Edit noticed me touching my head and pulled my hand away to look. She clucked her tongue like a mother hen. She bent and picked up the rags of my wet clothing. She noticed the fishing line that I'd tied to my ripped shorts and gave it a puzzled look. Then she said, "Doctor comes. One hour. Mother before. I g
et ice."
I nodded. I thanked her again as she disappeared, leaving the door open. I sank into the water and prayed that my mother would arrive before the doctor did.
Seventeen
I heard my mother before I saw her. Less than ten minutes after I'd sank into the tub, I heard her exchange words with Edit outside in the hall. Then she appeared in the doorway, worry etched across her face.
"Mom!" I cried out, all excitement and urgency.
"Targa," she said with relief and had her arms around me in a moment, holding me tight, my wet body soaking her Bluejacket button-down shirt.
"You hate this shirt," I said, sniffing. Now that I was a mermaid, I understood her revulsion for restrictive clothing better than ever.
She laughed and then took my face in my hands and looked at me. She was all concern, but as she read my face she cocked her head and a look of curiosity crossed her features. "What happened?"
As happens after something traumatic, when you're finally safe again, emotion welled up inside me.
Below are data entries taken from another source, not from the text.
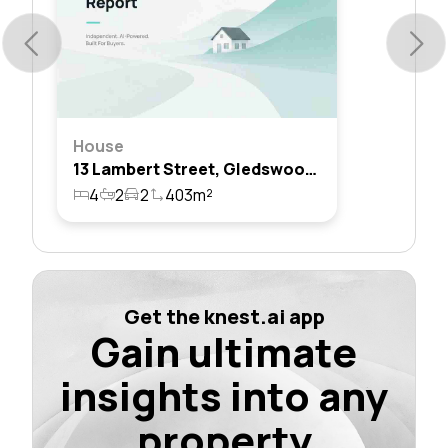
House
13 Lambert Street, Gledswood Hills, Nsw 2557
4
2
2
403m²
Get the knest.ai app
Gain ultimate
insights into any
property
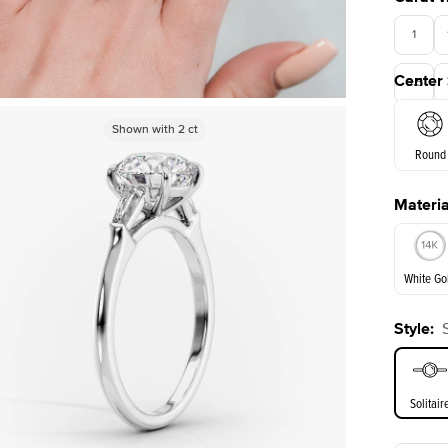
1
Center
3.5
Shown with
Shown with
5
ct
2
ct
Round
Materia
E. Cushi
White Go
Style
:
White Go
Solitair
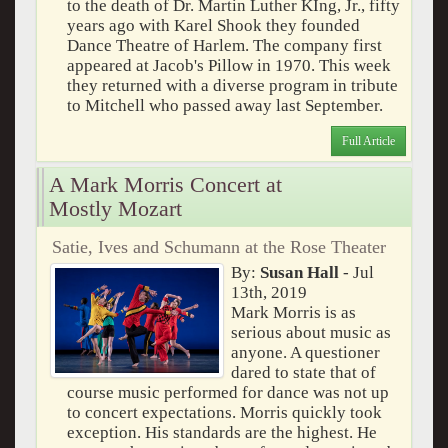
to the death of Dr. Martin Luther KIng, Jr., fifty
years ago with Karel Shook they founded
Dance Theatre of Harlem. The company first
appeared at Jacob's Pillow in 1970. This week
they returned with a diverse program in tribute
to Mitchell who passed away last September.
Full Article
A Mark Morris Concert at
Mostly Mozart
Satie, Ives and Schumann at the Rose Theater
By:
Susan Hall
- Jul
13th, 2019
Mark Morris is as
serious about music as
anyone. A questioner
dared to state that of
course music performed for dance was not up
to concert expectations. Morris quickly took
exception. His standards are the highest. He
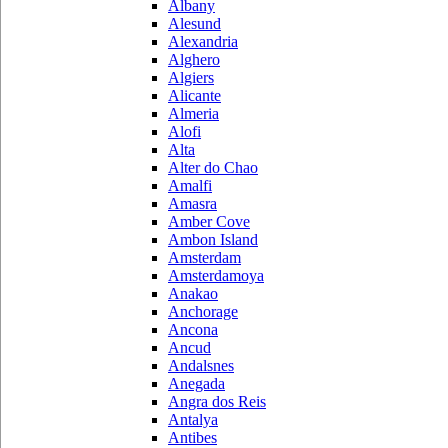
Albany
Alesund
Alexandria
Alghero
Algiers
Alicante
Almeria
Alofi
Alta
Alter do Chao
Amalfi
Amasra
Amber Cove
Ambon Island
Amsterdam
Amsterdamoya
Anakao
Anchorage
Ancona
Ancud
Andalsnes
Anegada
Angra dos Reis
Antalya
Antibes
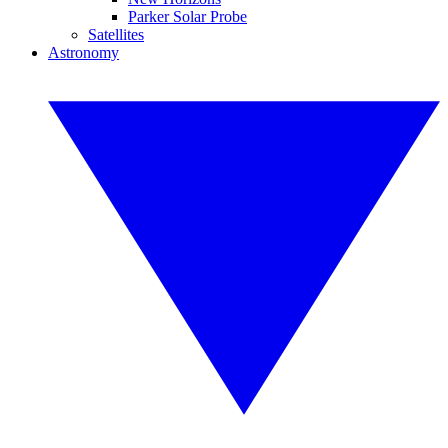
Parker Solar Probe
Satellites
Astronomy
I felt tears burn behind my eyelids, threatening to spill over, more from shock and happiness than the trauma of what had happened. "Let me get out and I'll tell you everything." I was pink and warm and while I was eager to tell my mother everything, I also felt an exhaustion settling into my bones. She held up a towel and I got out and wrapped it around me.
"Mom, they called a doctor," I whispered, urgently.
"Yes, of course they did," she said.
"Can you... I don't think that's a good idea." I was still whispering. I didn't know how far away Edit was or who else was hovering nearby.